I came across the term in comments to a blog post (quoted above) discussing constitutional concerns about the Obama health care plan raised by the Independence Institute, which like most Independence Institute proposals, had no real merit. The objections raised would invalidate almost all of the federal programs since the New Deal, including Social Security, Medicare and Medicaid, despite the fact that these programs have survived multiple generations without falling to a constitutional challenge.
It is certainly fantasy to think that the courts will spontaneously start embracing constructionism. However, this fantasy is not limited to "conservative" groups. A quick Google search yields 4520 hits for "unconstitutional" at dailykos.

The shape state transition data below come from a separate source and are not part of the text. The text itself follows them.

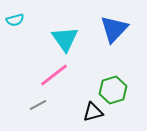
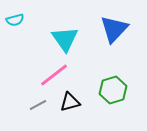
black triangle: moved 23 px left, 10 px up
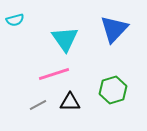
pink line: moved 1 px up; rotated 20 degrees clockwise
black triangle: rotated 15 degrees clockwise
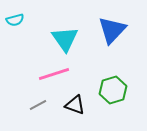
blue triangle: moved 2 px left, 1 px down
black triangle: moved 5 px right, 3 px down; rotated 20 degrees clockwise
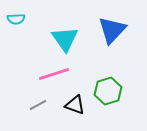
cyan semicircle: moved 1 px right, 1 px up; rotated 12 degrees clockwise
green hexagon: moved 5 px left, 1 px down
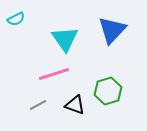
cyan semicircle: rotated 24 degrees counterclockwise
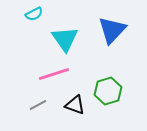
cyan semicircle: moved 18 px right, 5 px up
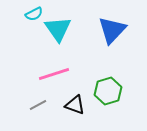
cyan triangle: moved 7 px left, 10 px up
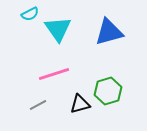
cyan semicircle: moved 4 px left
blue triangle: moved 3 px left, 2 px down; rotated 32 degrees clockwise
black triangle: moved 5 px right, 1 px up; rotated 35 degrees counterclockwise
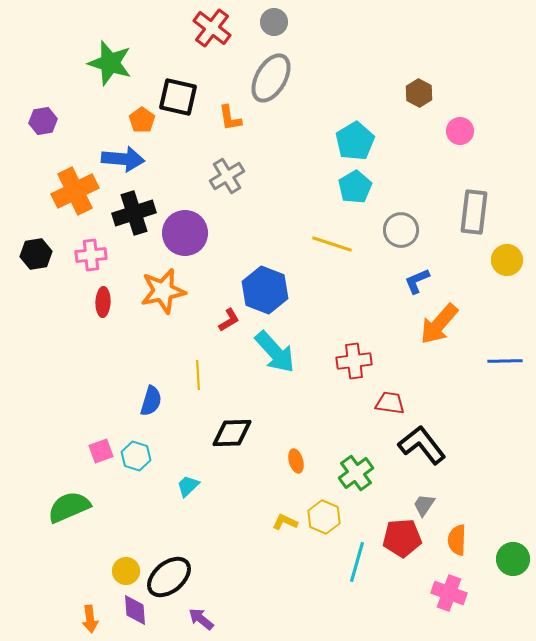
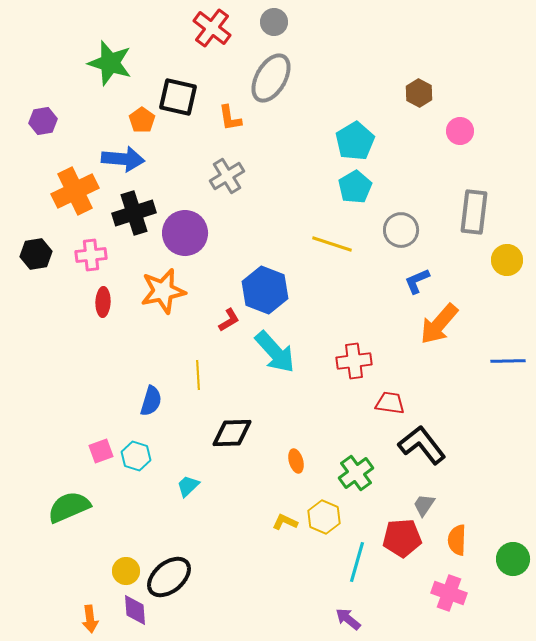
blue line at (505, 361): moved 3 px right
purple arrow at (201, 619): moved 147 px right
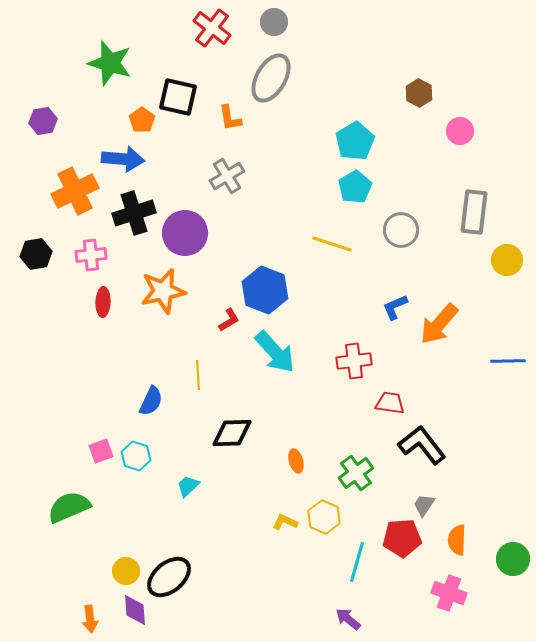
blue L-shape at (417, 281): moved 22 px left, 26 px down
blue semicircle at (151, 401): rotated 8 degrees clockwise
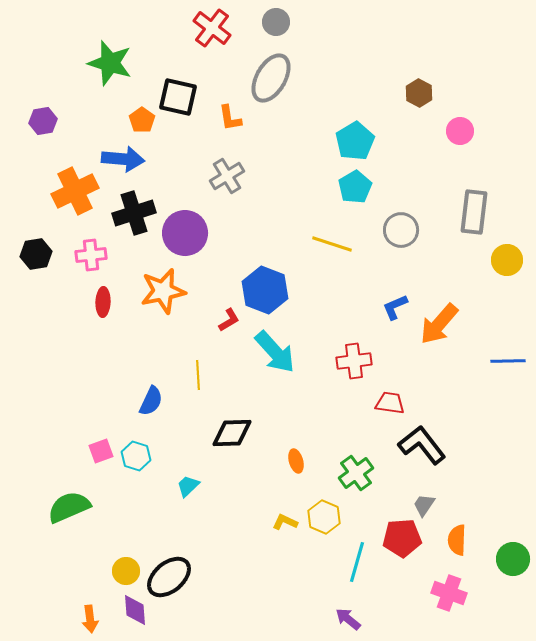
gray circle at (274, 22): moved 2 px right
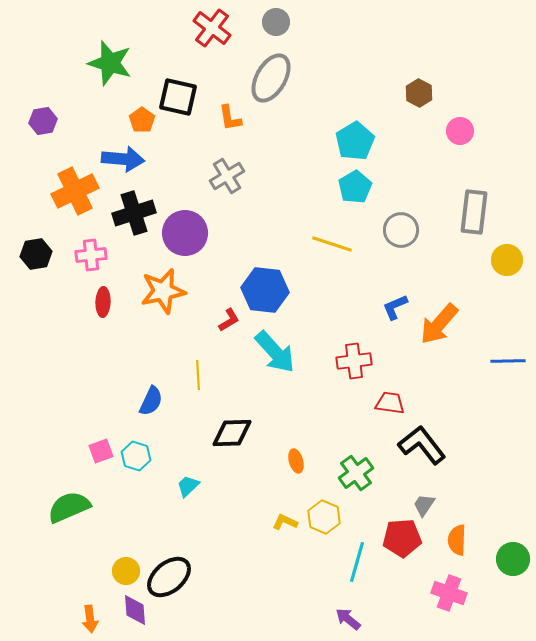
blue hexagon at (265, 290): rotated 15 degrees counterclockwise
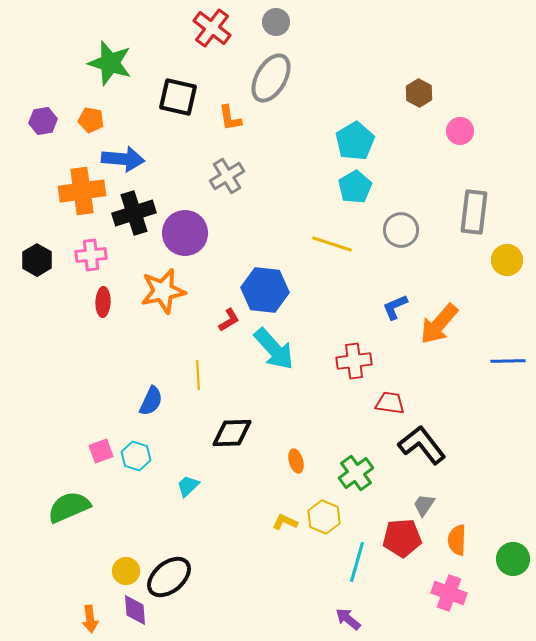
orange pentagon at (142, 120): moved 51 px left; rotated 25 degrees counterclockwise
orange cross at (75, 191): moved 7 px right; rotated 18 degrees clockwise
black hexagon at (36, 254): moved 1 px right, 6 px down; rotated 20 degrees counterclockwise
cyan arrow at (275, 352): moved 1 px left, 3 px up
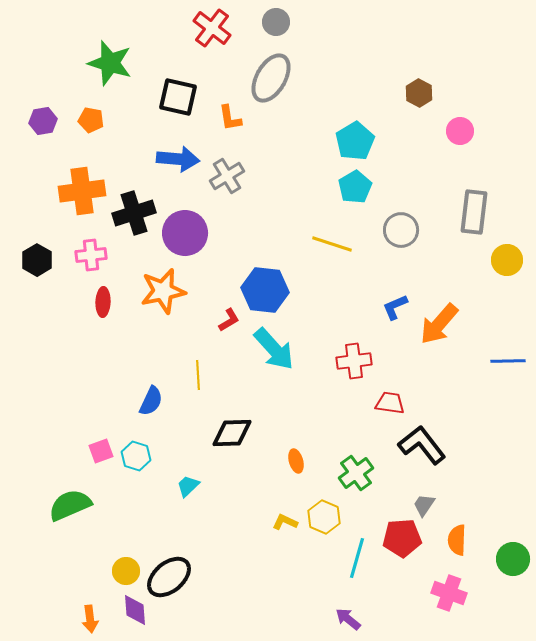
blue arrow at (123, 159): moved 55 px right
green semicircle at (69, 507): moved 1 px right, 2 px up
cyan line at (357, 562): moved 4 px up
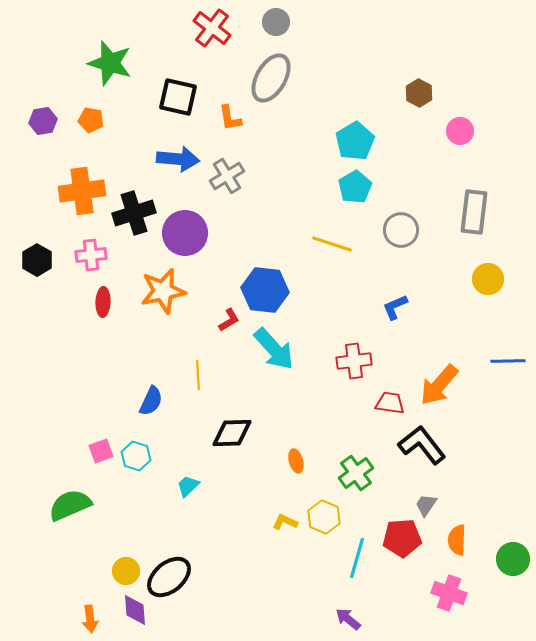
yellow circle at (507, 260): moved 19 px left, 19 px down
orange arrow at (439, 324): moved 61 px down
gray trapezoid at (424, 505): moved 2 px right
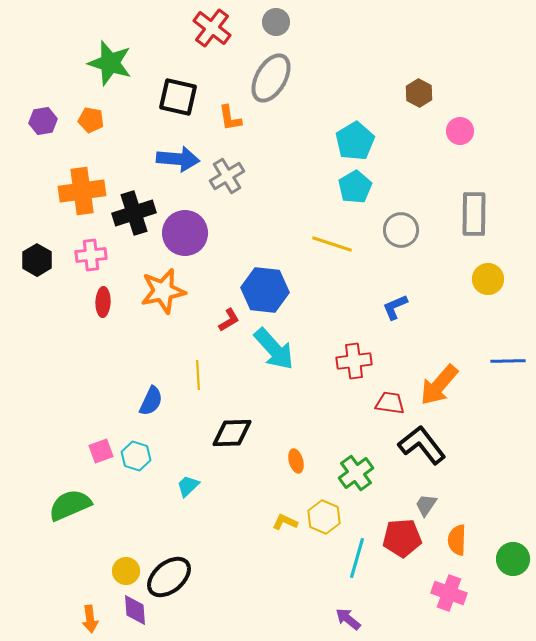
gray rectangle at (474, 212): moved 2 px down; rotated 6 degrees counterclockwise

Mere hit numbers don't tell you much. Daily Kos is an old site, I'm userID 1415 and first posted a comment there May 4, 2005. As the site notes:
"Founded in May 26, 2002, Daily Kos is the premier online political community with 2.5 million unique visitors per month and 215,000 registered users. . . . Daily Kos has eight paid staffers and . . . [does] top-tier independent polling (about 100 polls in 2008, double that scheduled for 2009)."
The site is producing dozens of front page posts, scores of user diaries, and thousands of comments a day from 30 million+ visitors a year, and has been doing so for many years. It is also talking about politics and law. Many of those posts announce that a court has declared a law to be unconstitutional or that the issue in a pending case is whether a law is unconstitutional, or talking about the history of judicial review or of a judicial nominee's attitude towards finding laws to be unconstitutional.
Some posts declare that a political actor's conduct, or a program or proposed program is unconstitutional, of course. But, much of the discussion involves cosiderably better established theories than those in the post that I reference, often for novel activities (like widespread random wiretapping or torture of terrorism detainees) that don't have well established precedents vaidating them one way or the other.
The number of the 4520 hits on this subject are fairly thin for a site of this kind of volume.
Liberals at Daily Kos do argue for and dream about possible future constitutional rules, and they do misstate existing law. But, mostly, they distinguish between fantasy and reality expressly, and mostly they defer to comments that show that the real law is different than the law as claimed.